The predators formed a circle around them, and the leader stepped forward, head low to the ground. That’s when Kendra noticed Andrew had a translator on his head, and so did the animal.
“Thank you for coming.” Andrew cautiously shuffled over to the tigerwolf. She couldn’t hear its response, but it pawed at its head once. Andrew plucked the multi-armed device from its long head and folded it, shoving it into his pocket. The animal howled, a throaty release, and the others copied it as they loped away, moving toward the far end of camp. Kendra had no doubt they’d be back to feed on the fallen, but there was nothing they could do to prevent that.
“Where’s Roland?” Andrew asked, glancing around, and Kendra realized she hadn’t seen him in some time.
“He was over there.” Eve pointed past them all to a dark section of camp, near the spot where Andrew had crashed.
Kendra raced over there, wondering if he was hurt. “Roland! Where are you?”
“Over here!”
Relief filled her at the sound of her friend’s voice. The ship the guys had stolen from Hound’s lair was between them, smoldering as a fire still burned near the cockpit. She moved around the vessel, seeing Roland on his knees, trying to dig something out from under the wreckage of the craft.
“What are you doing?” she asked him.
His eyes were wild. “This device. It’s what stopped the first batch of robots, but it only works for ten minutes. Anything built with Hound’s technology will reset after that much time.”
Kendra peered at the seven fallen ten-foot-tall enemies, and cringed. “They’re about to spring to life?”
He nodded. “I think we have two minutes.”
She pulled him away. The device was clearly broken, crushed under the weight of the ship. “We need to get out of here.”
“You’re telling me!” Roland ran beside her, heading toward the others, who were all peering up at the incoming yellow lights. Belidar’s ship was taking its time. The last few minutes had felt like hours.
When they were fifty yards from Andrew, movement caught Kendra’s eye, and she pulled the gun from its holster, tracking the shape.
“Don’t shoot!” someone called.
“You hav
e to be kidding me,” Roland muttered.
Reverend Shelley Morris emerged from the shadows, hands in the air, dirt covering her face. “Bear with each other and forgive one another if any of you has a grievance against someone. Forgive as the Lord forgave you.”
Kendra lowered her gun, and couldn’t help but roll her eyes.
THIRTY-FIVE
Roland
Roland could recognize someone off their rocker, and it was obvious Morris had cracked. She’d never seemed young, but being in the woods for only a day had aged her a good ten years. Maybe it was the detoxing from her Communion water that had done it. Roland was sure the woman had been at least double-dosing.

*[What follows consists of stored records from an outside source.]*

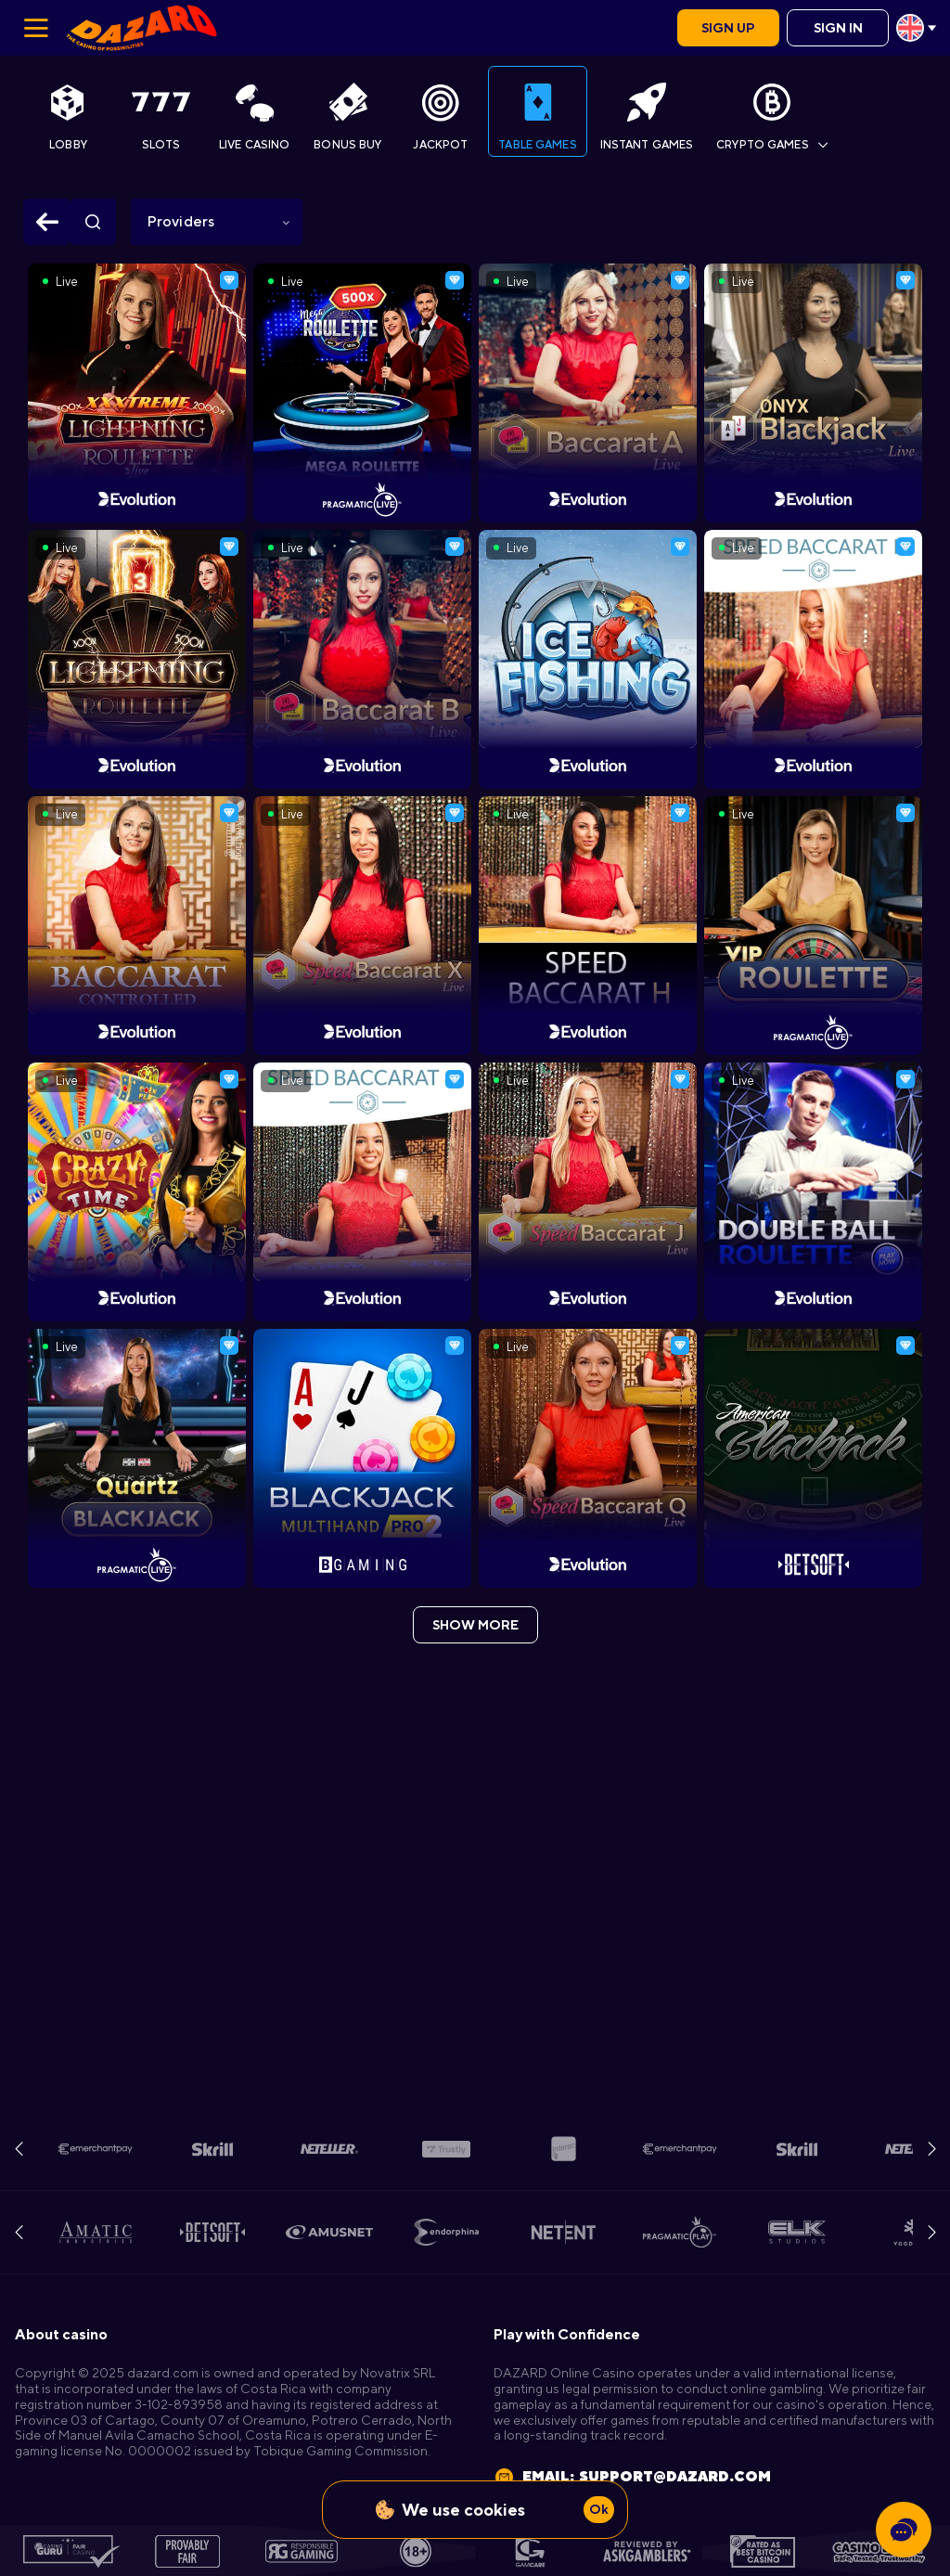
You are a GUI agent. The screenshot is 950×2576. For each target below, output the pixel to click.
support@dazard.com (675, 2476)
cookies (494, 2509)
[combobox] (916, 27)
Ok (599, 2509)
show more (475, 1624)
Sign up (728, 27)
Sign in (838, 27)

“Stay where I can see you, Morris,” Kendra said authoritatively. It was amazing how kind and tender Kendra could be at one moment, and the next she seemed like she’d be able to tear your heart through your chest. He imagined she must have made one hell of an FBI agent.
Morris froze with her arms in the air.
“We’re out of time,” Roland whispered, staring at the resetting robots. “We have less than a minute.”

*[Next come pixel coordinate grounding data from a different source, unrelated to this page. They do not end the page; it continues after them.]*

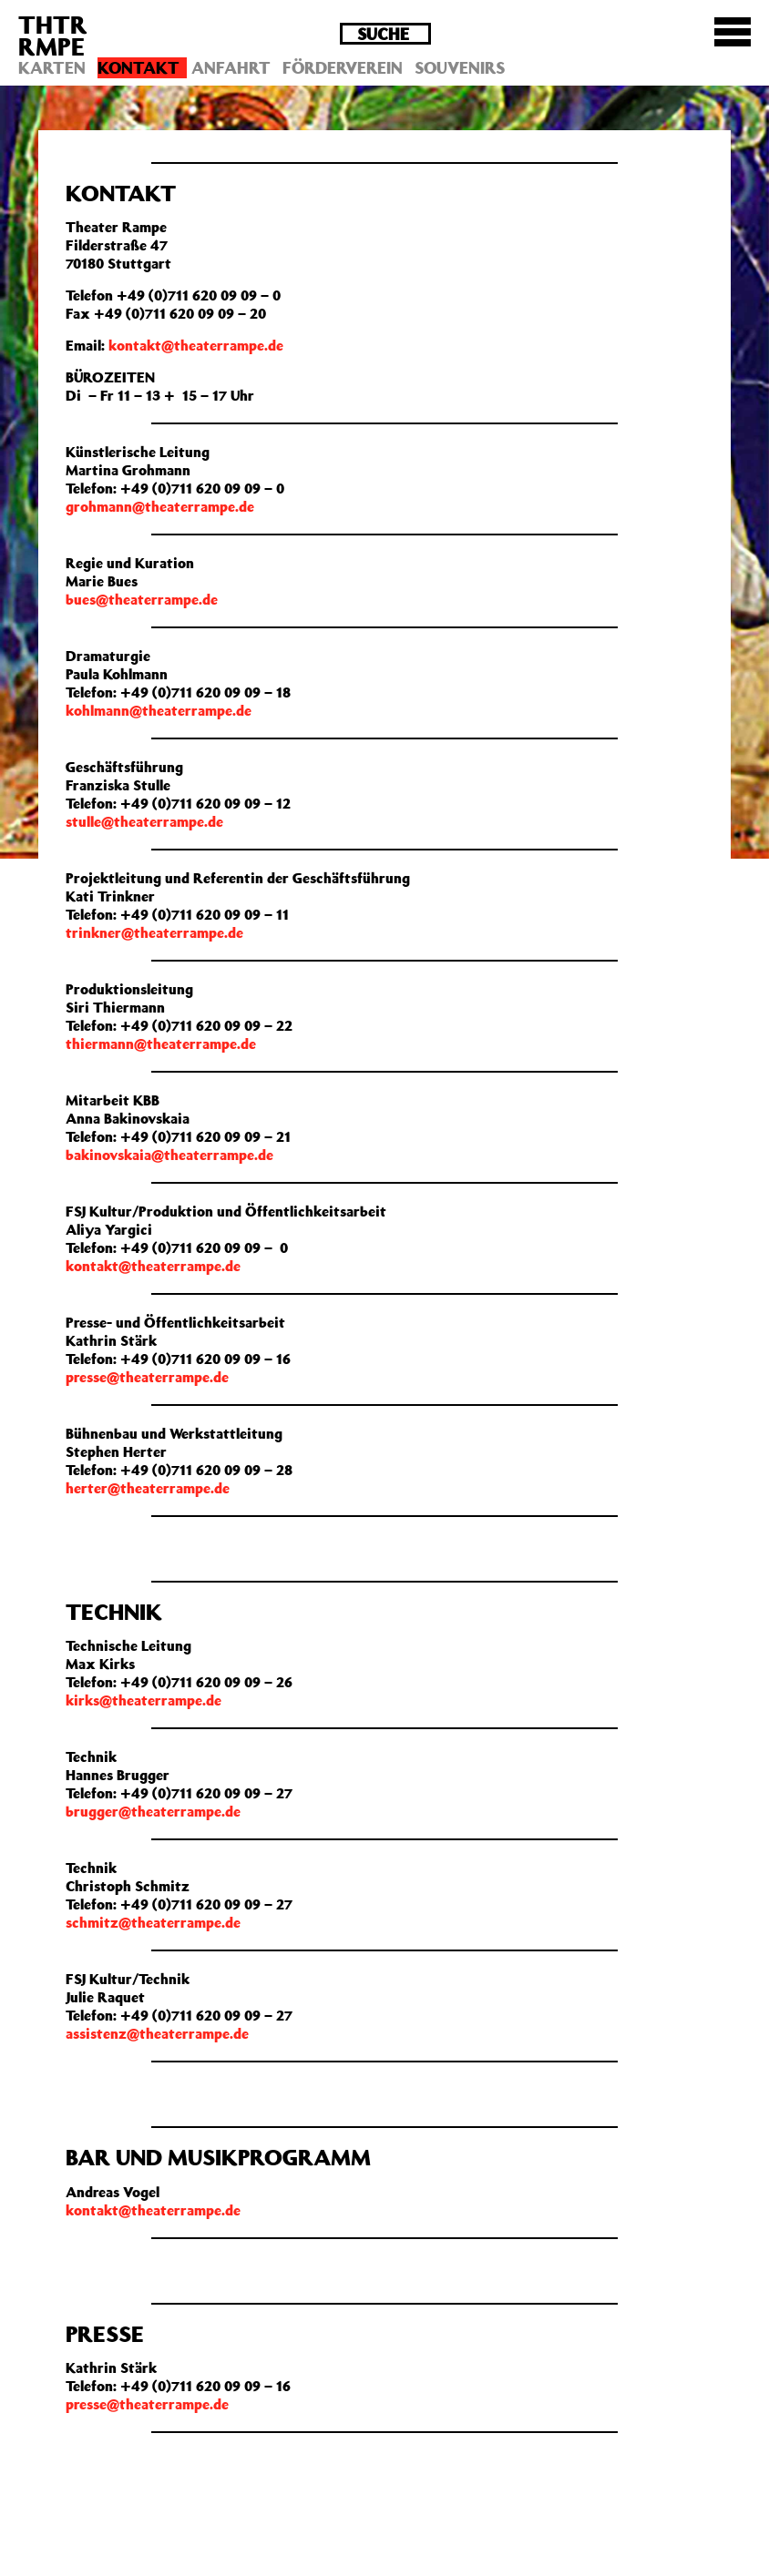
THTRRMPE (52, 35)
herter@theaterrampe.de (148, 1488)
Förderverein (342, 67)
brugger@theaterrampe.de (153, 1811)
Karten (52, 67)
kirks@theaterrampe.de (143, 1700)
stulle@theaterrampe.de (144, 821)
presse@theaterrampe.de (147, 1377)
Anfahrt (231, 67)
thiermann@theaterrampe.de (161, 1043)
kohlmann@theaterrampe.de (158, 710)
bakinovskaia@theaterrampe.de (169, 1154)
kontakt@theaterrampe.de (195, 345)
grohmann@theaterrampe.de (160, 506)
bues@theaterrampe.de (142, 599)
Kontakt (138, 67)
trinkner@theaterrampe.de (154, 932)
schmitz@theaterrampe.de (153, 1922)
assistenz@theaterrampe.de (157, 2033)
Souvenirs (460, 67)
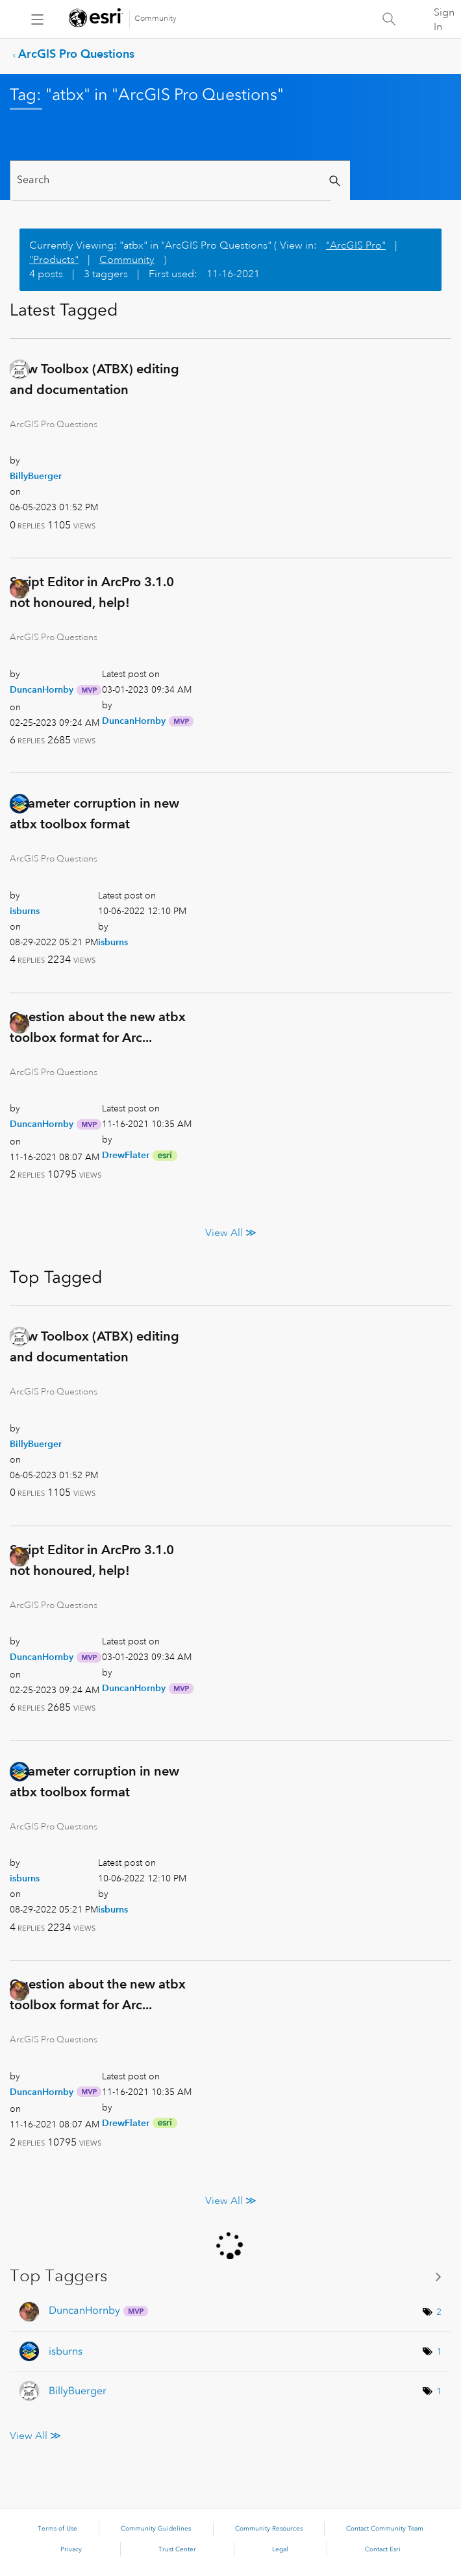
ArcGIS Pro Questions (76, 53)
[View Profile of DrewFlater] (125, 1155)
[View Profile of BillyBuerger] (36, 476)
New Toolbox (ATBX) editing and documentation (94, 379)
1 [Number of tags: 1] (439, 2351)
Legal (280, 2549)
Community (155, 18)
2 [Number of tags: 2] (439, 2312)
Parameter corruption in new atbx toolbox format (94, 813)
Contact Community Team (384, 2529)
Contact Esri (383, 2549)
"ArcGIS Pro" (356, 245)
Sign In (444, 19)
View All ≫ (230, 1232)
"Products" (54, 259)
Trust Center (177, 2549)
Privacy (71, 2549)
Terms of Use (57, 2529)
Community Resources (269, 2529)
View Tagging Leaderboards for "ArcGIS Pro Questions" (230, 2275)
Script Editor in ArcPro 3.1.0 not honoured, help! (92, 592)
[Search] (171, 180)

Maybe he was wrong about the EMP. In his mind, something like that would fry the circuit boards, rendering them useless. If that was the case, they had nothing to…
The ground vibrated as all seven of the robots blinked to life.
“Dammit!” he shouted. “What do we do?”
Kendra frowned, but he could almost hear the thoughts churning inside her head. “We get to the others. We…”
“Will this help?” Morris asked. She held out a flute-like weapon in both palms, like she was handing over an important artifact in an ancient ritual.
“Where did you find this?” Kendra asked her.
“Outside camp. After the commotion.”
Kendra snatched it. “You know how to use this?”
Roland nodded. “I think so. I saw your friends firing them.” He powered it up with the slide of a pointed button. It hummed in his fingers, and he turned it toward the first robot, now climbing to its feet. The thing’s visor flickered yellow, red, then stayed green. Roland fired the weapon, missing. He steadied his hands, trying to calm himself, and tried again. This time the blast cut through the robot, making a circle the size of a volleyball through its chest. Sparks erupted and it dropped to the grass, this time face-first.